**Input data:**
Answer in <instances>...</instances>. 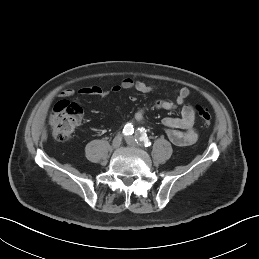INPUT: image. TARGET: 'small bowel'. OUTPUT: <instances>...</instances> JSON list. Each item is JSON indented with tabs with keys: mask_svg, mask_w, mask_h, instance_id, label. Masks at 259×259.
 I'll list each match as a JSON object with an SVG mask.
<instances>
[{
	"mask_svg": "<svg viewBox=\"0 0 259 259\" xmlns=\"http://www.w3.org/2000/svg\"><path fill=\"white\" fill-rule=\"evenodd\" d=\"M159 87L153 84L146 83L132 78H125L119 84L113 86L110 90L100 86H84L75 90L66 88L59 92L62 97H71L75 94L80 96H98L105 98L109 93H119L123 90H136L140 93L150 94L155 92ZM175 95L174 100H158L155 104L157 109L164 111H172L178 106H182L181 114L178 117H166L163 123L166 127V133L169 140L176 146L185 147L192 145L198 138L196 129V113L195 109L190 104H185L186 99L191 95V91L187 87H179L173 90ZM145 117V111L139 109L135 112L134 118L137 122H142Z\"/></svg>",
	"mask_w": 259,
	"mask_h": 259,
	"instance_id": "c3829d8e",
	"label": "small bowel"
}]
</instances>
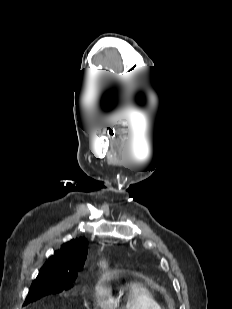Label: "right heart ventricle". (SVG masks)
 <instances>
[{
  "mask_svg": "<svg viewBox=\"0 0 232 309\" xmlns=\"http://www.w3.org/2000/svg\"><path fill=\"white\" fill-rule=\"evenodd\" d=\"M104 309H162V306L142 283H127L117 298H109Z\"/></svg>",
  "mask_w": 232,
  "mask_h": 309,
  "instance_id": "1",
  "label": "right heart ventricle"
}]
</instances>
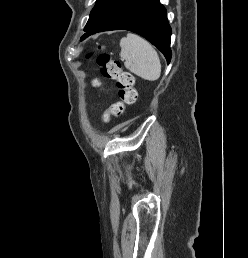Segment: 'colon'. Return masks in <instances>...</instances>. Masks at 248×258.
I'll return each mask as SVG.
<instances>
[{"mask_svg":"<svg viewBox=\"0 0 248 258\" xmlns=\"http://www.w3.org/2000/svg\"><path fill=\"white\" fill-rule=\"evenodd\" d=\"M97 66L103 77L116 81L118 100L114 102L101 116V120L107 123L112 117H121L126 106L136 102L137 92L134 87V77L131 73L124 71L119 60L110 55L102 53L96 59ZM95 87H101L99 79L93 80Z\"/></svg>","mask_w":248,"mask_h":258,"instance_id":"1","label":"colon"}]
</instances>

**Exercise prompt:** From the line containing "Segment: 'colon'. Return" down to the last line of the entries above, set down every line exactly. Omit all pictures.

**Answer to this problem:**
Segment: 'colon'. Return masks in <instances>...</instances>. Masks at 248×258.
I'll return each mask as SVG.
<instances>
[{"mask_svg":"<svg viewBox=\"0 0 248 258\" xmlns=\"http://www.w3.org/2000/svg\"><path fill=\"white\" fill-rule=\"evenodd\" d=\"M97 66L103 77L116 81L118 100L114 102L101 116V120L107 123L112 117H121L126 106L136 102L137 92L134 87V77L131 73L124 71L119 60L110 55L102 53L96 59ZM95 87H101L99 79L93 80Z\"/></svg>","mask_w":248,"mask_h":258,"instance_id":"1","label":"colon"}]
</instances>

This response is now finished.